THE PROBLEM |
State, as one number, how many lines in these records hold "court".

DATA |
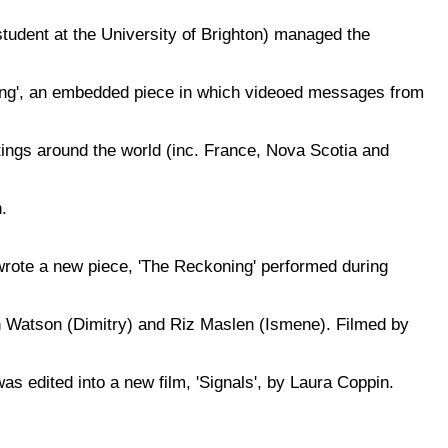
udent at the University of Brighton) managed the
ling', an embedded piece in which videoed messages from
ings around the world (inc. France, Nova Scotia and
.
rote a new piece, 'The Reckoning' performed during
Watson (Dimitry) and Riz Maslen (Ismene). Filmed by
as edited into a new film, 'Signals', by Laura Coppin.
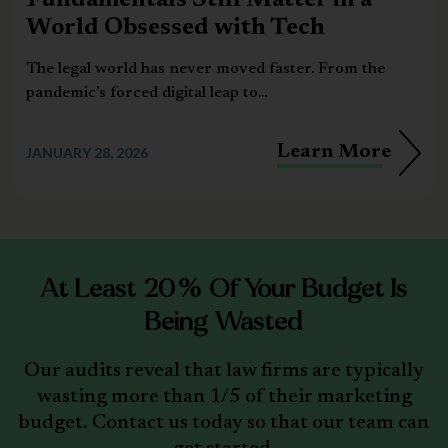
Fundamentals Still Matter in a
World Obsessed with Tech
The legal world has never moved faster. From the
pandemic’s forced digital leap to...
Learn More
JANUARY 28, 2026
At Least 20% Of Your Budget Is
Being Wasted
Our audits reveal that law firms are typically
wasting more than 1/5 of their marketing
budget. Contact us today so that our team can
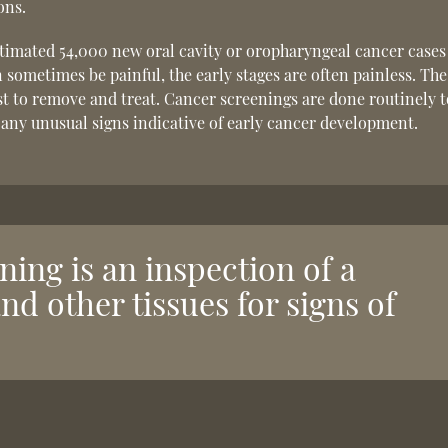
ons.
stimated 54,000 new oral cavity or oropharyngeal cancer cases
sometimes be painful, the early stages are often painless. The
iest to remove and treat. Cancer screenings are done routinely 
 any unusual signs indicative of early cancer development.
ning is an inspection of a
and other tissues for signs of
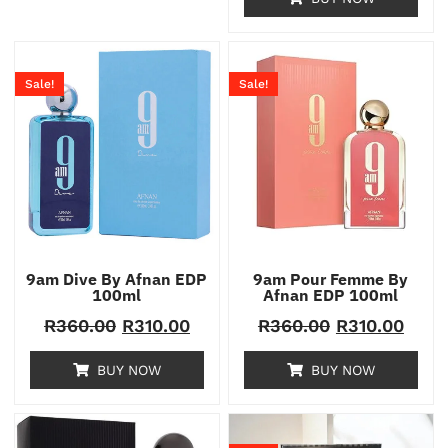
Sale!
Sale!
9am Dive By Afnan EDP
9am Pour Femme By
100ml
Afnan EDP 100ml
R
360.00
R
310.00
R
360.00
R
310.00
BUY NOW
BUY NOW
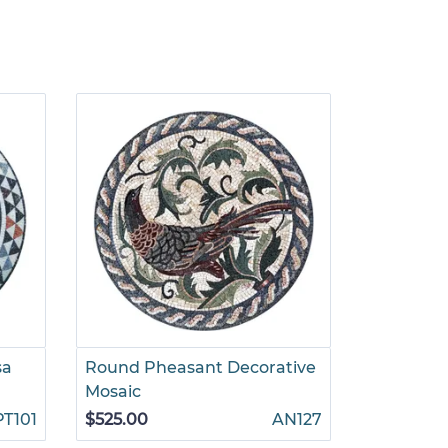
sa
Round Pheasant Decorative
Round Go
Mosaic
$785.00
PT101
$525.00
AN127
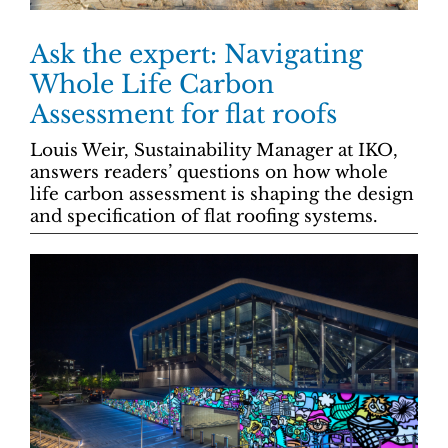
Ask the expert: Navigating
Whole Life Carbon
Assessment for flat roofs
Louis Weir, Sustainability Manager at IKO,
answers readers’ questions on how whole
life carbon assessment is shaping the design
and specification of flat roofing systems.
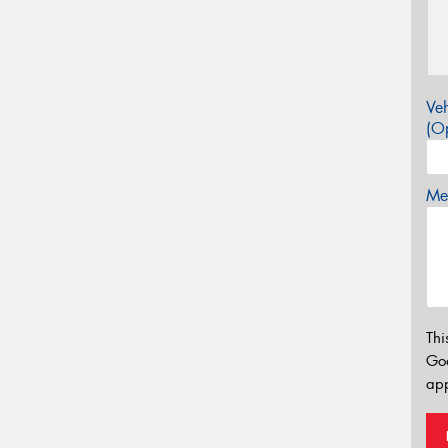
Veh
(Op
Mes
Thi
Go
app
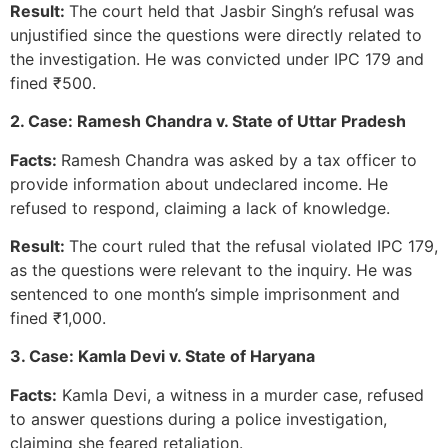
Result:
The court held that Jasbir Singh’s refusal was
unjustified since the questions were directly related to
the investigation. He was convicted under IPC 179 and
fined ₹500.
2. Case: Ramesh Chandra v. State of Uttar Pradesh
Facts:
Ramesh Chandra was asked by a tax officer to
provide information about undeclared income. He
refused to respond, claiming a lack of knowledge.
Result:
The court ruled that the refusal violated IPC 179,
as the questions were relevant to the inquiry. He was
sentenced to one month’s simple imprisonment and
fined ₹1,000.
3. Case: Kamla Devi v. State of Haryana
Facts:
Kamla Devi, a witness in a murder case, refused
to answer questions during a police investigation,
claiming she feared retaliation.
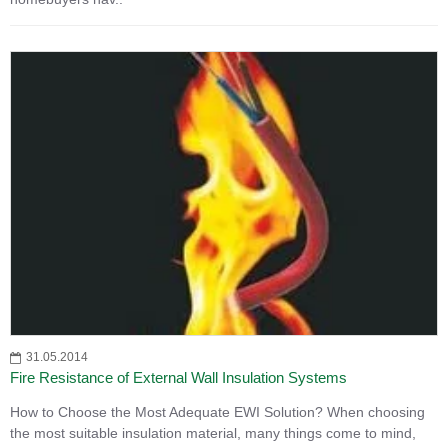
31.05.2014
Fire Resistance of External Wall Insulation Systems
How to Choose the Most Adequate EWI Solution? When choosing
the most suitable insulation material, many things come to mind,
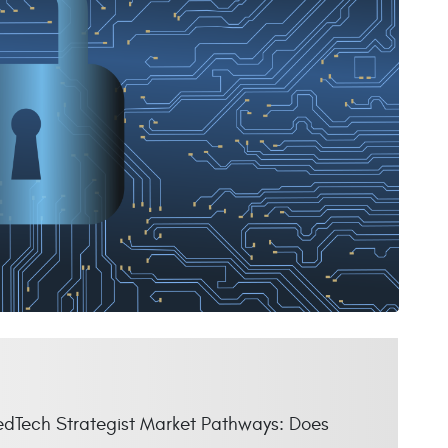
MedTech Strategist Market Pathways: Does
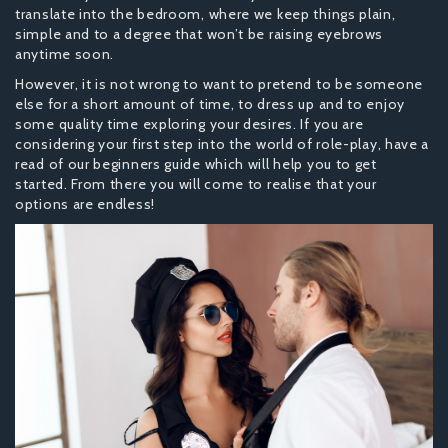
translate into the bedroom, where we keep things plain,
simple and to a degree that won’t be raising eyebrows
anytime soon.
However, it is not wrong to want to pretend to be someone
else for a short amount of time, to dress up and to enjoy
some quality time exploring your desires. If you are
considering your first step into the world of role-play, have a
read of our beginners guide which will help you to get
started. From there you will come to realise that your
options are endless!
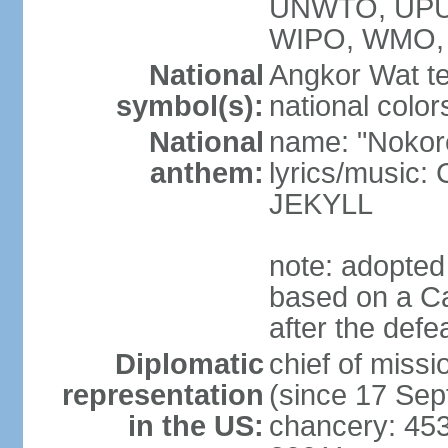
UNWTO, UPU
WIPO, WMO,
National
Angkor Wat te
symbol(s):
national color
National
name: "Nokor
anthem:
lyrics/musi
JEKYLL
note: adopted
based on a Ca
after the def
Diplomatic
chief of mi
representation
(since 17 Se
in the US:
chancery: 45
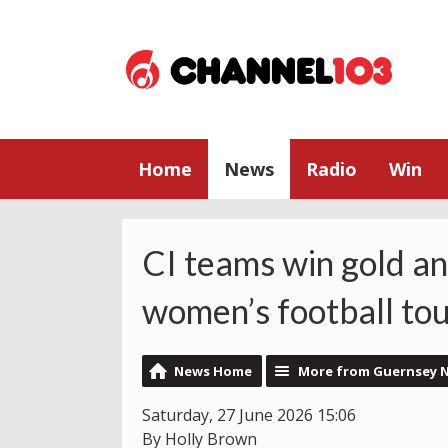
Home
News
Radio
Win
CI teams win gold an
women’s football to
News Home
More from Guernsey 
Saturday, 27 June 2026 15:06
By Holly Brown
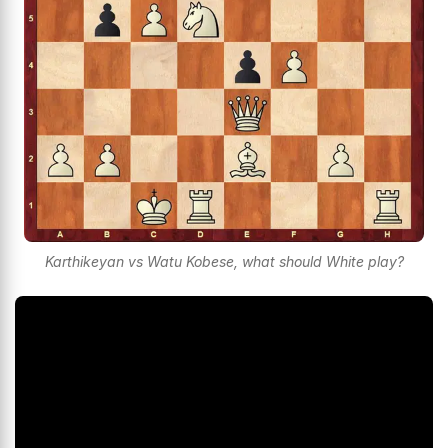
Karthikeyan vs Watu Kobese, what should White play?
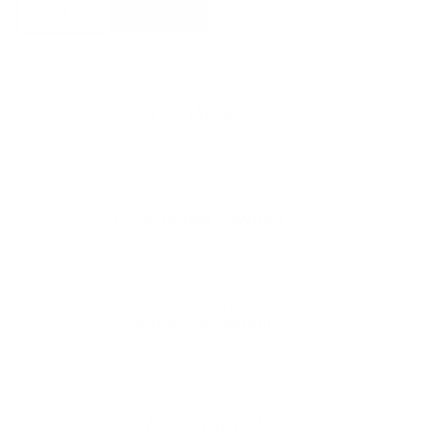
Add to basket
House
Stockholm
Flip
Table
quantity
Free shipping*
The shipping is on us
Up to 10 year warranty*
We’ll replace with new one
Satisfaction guarantee
You happiness matters more
Klarna pay in 3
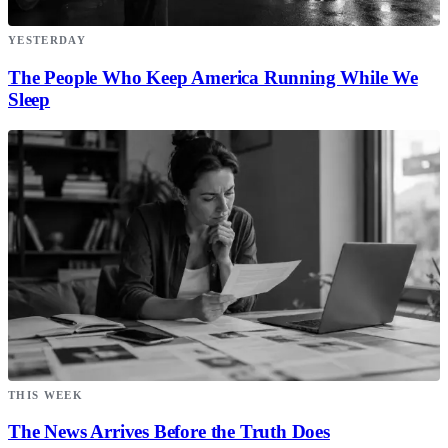
YESTERDAY
The People Who Keep America Running While We
Sleep
THIS WEEK
The News Arrives Before the Truth Does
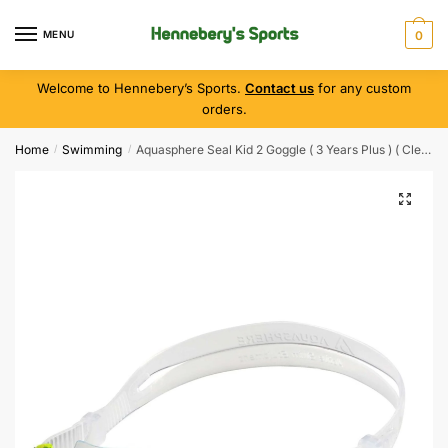
MENU
0
Welcome to Hennebery’s Sports.
Contact us
for any custom
orders.
Home
Swimming
Aquasphere Seal Kid 2 Goggle ( 3 Years Plus ) ( Clear/Blue )
/
/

EXERCISE ANSWER |
2